*** Data section Section Begins ***

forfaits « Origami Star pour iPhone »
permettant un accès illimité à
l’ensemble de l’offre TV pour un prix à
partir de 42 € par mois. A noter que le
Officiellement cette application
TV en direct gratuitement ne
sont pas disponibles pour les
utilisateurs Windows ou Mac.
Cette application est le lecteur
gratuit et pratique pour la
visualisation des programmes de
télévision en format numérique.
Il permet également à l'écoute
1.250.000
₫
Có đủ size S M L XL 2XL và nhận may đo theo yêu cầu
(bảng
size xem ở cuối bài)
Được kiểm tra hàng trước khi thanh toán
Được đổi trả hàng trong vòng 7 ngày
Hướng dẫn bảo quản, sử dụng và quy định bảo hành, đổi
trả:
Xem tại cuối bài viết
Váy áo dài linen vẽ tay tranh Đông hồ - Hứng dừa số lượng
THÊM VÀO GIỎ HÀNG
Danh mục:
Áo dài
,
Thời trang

*** Data section Section Ends ***
*** Data section Section Begins ***

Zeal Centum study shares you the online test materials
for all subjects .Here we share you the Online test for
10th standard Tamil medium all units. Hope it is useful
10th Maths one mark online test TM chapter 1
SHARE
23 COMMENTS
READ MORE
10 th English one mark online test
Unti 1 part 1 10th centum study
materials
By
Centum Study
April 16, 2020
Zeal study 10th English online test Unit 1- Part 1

*** Data section Section Ends ***

Your instructions:
The lines you need are those with the word "pour"; list them from the entries.

Exercise answer:
forfaits « Origami Star pour iPhone »
l’ensemble de l’offre TV pour un prix à
sont pas disponibles pour les
gratuit et pratique pour la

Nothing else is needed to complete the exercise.